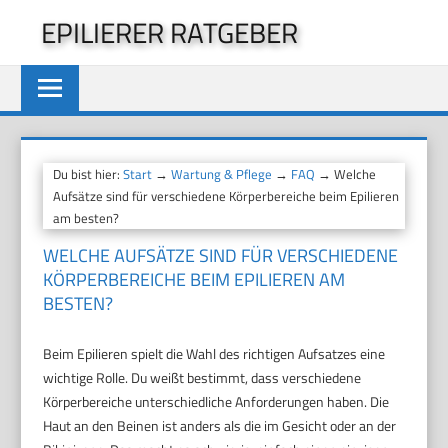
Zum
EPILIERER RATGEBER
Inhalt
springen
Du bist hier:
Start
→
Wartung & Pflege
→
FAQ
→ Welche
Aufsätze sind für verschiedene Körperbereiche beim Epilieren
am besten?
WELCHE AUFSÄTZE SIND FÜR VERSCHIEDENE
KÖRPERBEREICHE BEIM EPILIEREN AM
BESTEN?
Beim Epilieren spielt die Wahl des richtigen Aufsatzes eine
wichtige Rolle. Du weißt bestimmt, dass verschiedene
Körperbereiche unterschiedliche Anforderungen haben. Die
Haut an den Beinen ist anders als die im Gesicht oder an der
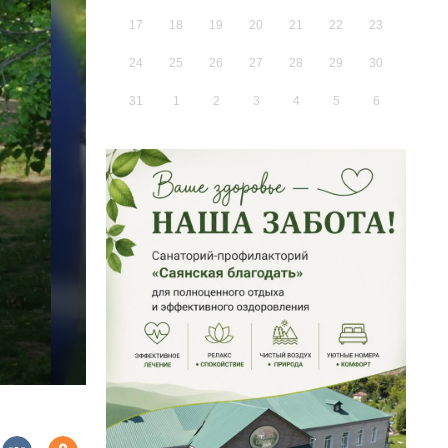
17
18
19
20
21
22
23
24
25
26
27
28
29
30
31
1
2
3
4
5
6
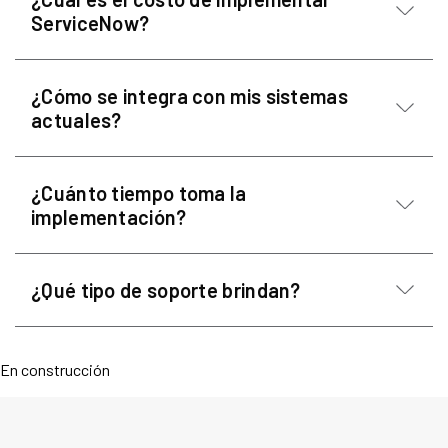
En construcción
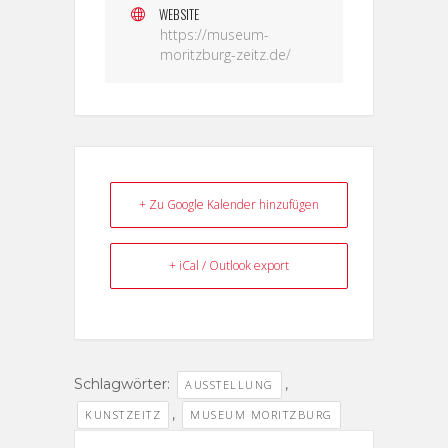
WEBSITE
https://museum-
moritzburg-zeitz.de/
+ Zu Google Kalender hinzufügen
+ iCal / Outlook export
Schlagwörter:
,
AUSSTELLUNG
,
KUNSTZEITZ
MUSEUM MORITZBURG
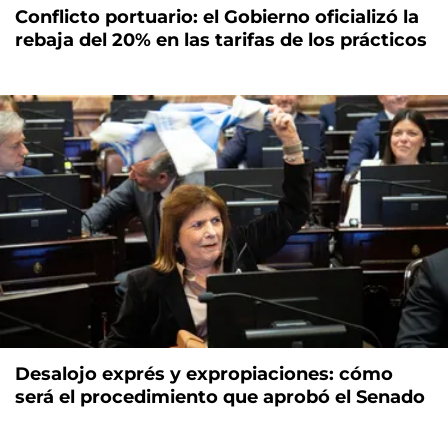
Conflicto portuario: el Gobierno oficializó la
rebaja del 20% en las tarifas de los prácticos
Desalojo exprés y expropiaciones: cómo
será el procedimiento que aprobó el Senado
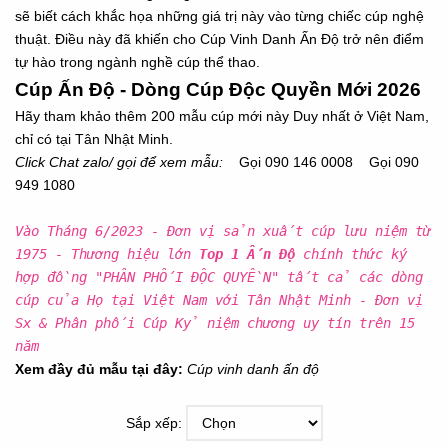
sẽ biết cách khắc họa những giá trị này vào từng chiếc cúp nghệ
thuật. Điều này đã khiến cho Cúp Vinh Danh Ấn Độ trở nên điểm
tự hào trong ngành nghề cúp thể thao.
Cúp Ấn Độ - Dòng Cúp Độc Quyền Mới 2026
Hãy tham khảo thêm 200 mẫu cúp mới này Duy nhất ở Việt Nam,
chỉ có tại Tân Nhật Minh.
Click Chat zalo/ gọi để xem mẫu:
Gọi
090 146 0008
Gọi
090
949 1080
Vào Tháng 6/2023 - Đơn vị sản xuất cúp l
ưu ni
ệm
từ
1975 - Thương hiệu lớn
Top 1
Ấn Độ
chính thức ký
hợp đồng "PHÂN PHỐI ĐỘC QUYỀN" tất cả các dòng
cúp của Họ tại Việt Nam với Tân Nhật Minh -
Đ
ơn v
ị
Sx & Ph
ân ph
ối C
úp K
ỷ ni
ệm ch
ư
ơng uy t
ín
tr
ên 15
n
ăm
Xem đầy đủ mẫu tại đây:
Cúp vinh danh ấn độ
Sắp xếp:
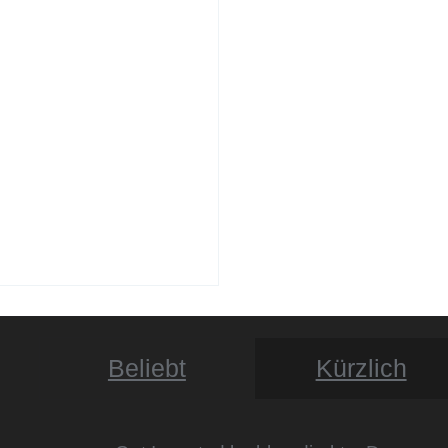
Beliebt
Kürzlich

+ + + + +

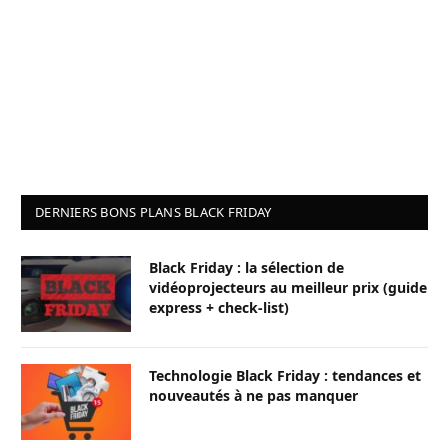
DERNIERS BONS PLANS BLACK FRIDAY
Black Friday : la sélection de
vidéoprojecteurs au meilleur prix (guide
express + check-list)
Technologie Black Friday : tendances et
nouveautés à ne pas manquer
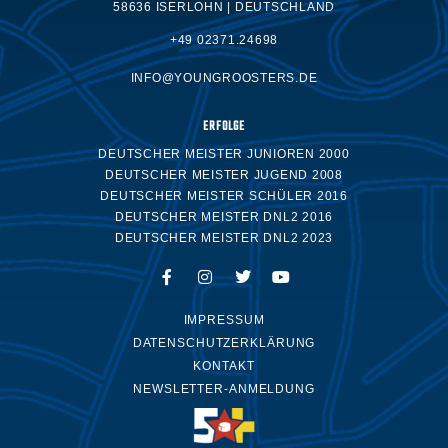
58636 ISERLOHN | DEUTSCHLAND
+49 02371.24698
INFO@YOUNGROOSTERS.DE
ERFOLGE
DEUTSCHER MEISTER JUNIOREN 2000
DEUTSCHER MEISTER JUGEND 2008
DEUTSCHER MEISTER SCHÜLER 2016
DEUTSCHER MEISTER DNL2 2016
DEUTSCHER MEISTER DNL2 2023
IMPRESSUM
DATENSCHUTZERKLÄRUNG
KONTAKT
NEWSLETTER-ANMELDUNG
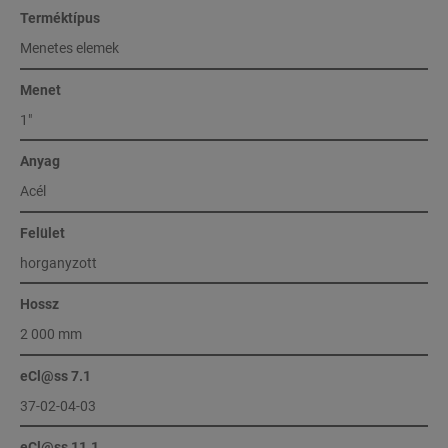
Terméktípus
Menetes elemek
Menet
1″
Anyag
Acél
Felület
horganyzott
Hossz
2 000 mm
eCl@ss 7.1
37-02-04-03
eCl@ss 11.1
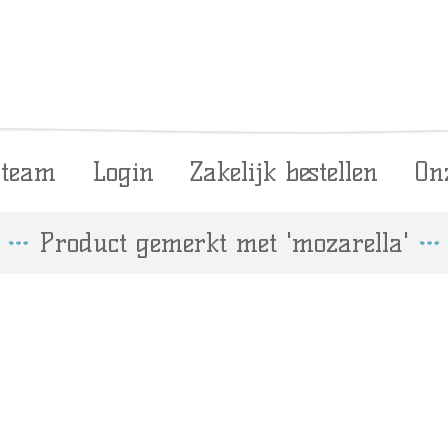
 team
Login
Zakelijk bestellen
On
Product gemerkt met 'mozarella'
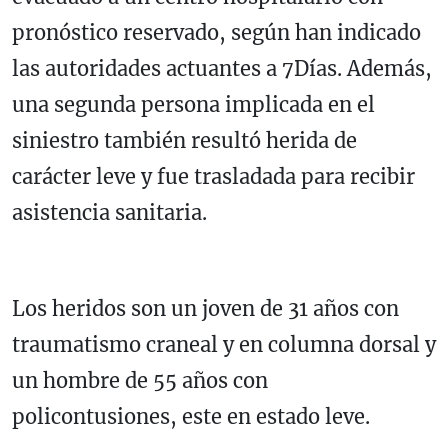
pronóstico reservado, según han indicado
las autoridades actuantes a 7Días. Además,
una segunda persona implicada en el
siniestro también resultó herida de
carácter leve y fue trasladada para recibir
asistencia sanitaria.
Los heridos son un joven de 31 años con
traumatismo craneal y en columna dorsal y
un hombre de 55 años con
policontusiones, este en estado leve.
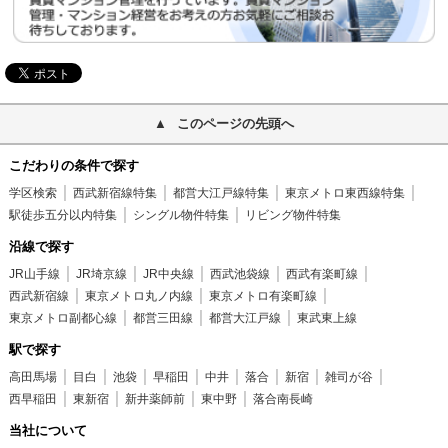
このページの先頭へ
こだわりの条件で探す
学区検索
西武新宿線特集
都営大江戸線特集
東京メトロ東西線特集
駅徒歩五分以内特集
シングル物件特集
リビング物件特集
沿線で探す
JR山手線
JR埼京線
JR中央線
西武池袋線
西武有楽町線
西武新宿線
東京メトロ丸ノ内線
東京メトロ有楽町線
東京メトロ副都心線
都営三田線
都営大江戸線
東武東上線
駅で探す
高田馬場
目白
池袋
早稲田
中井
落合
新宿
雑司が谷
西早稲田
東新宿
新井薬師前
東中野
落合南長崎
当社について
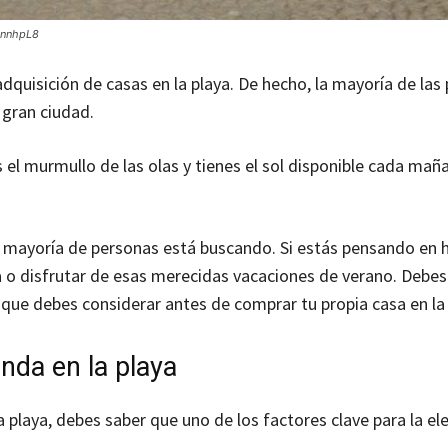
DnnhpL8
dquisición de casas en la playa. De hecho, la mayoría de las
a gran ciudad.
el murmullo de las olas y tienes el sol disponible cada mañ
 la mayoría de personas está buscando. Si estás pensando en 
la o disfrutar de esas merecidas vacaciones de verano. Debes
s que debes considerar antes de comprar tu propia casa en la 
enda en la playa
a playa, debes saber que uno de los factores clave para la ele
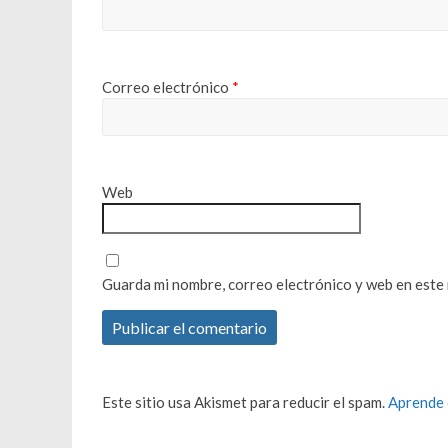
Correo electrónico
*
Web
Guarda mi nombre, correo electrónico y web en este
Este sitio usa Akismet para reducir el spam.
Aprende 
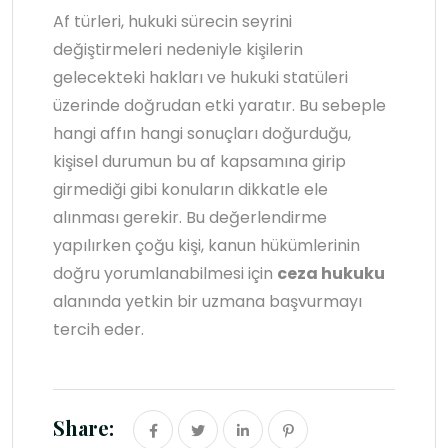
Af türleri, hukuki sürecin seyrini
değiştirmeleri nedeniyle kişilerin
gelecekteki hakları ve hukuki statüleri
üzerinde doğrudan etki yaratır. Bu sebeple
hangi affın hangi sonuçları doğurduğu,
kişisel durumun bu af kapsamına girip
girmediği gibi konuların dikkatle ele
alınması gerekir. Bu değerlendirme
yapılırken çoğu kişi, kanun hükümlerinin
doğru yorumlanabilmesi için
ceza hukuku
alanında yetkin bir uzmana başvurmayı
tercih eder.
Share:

+ + + + +

» **Action item**: Search the entries for the word "hukuki". Copy each line where it appears.

» **Answer for the task**:
Af türleri, hukuki sürecin seyrini
gelecekteki hakları ve hukuki statüleri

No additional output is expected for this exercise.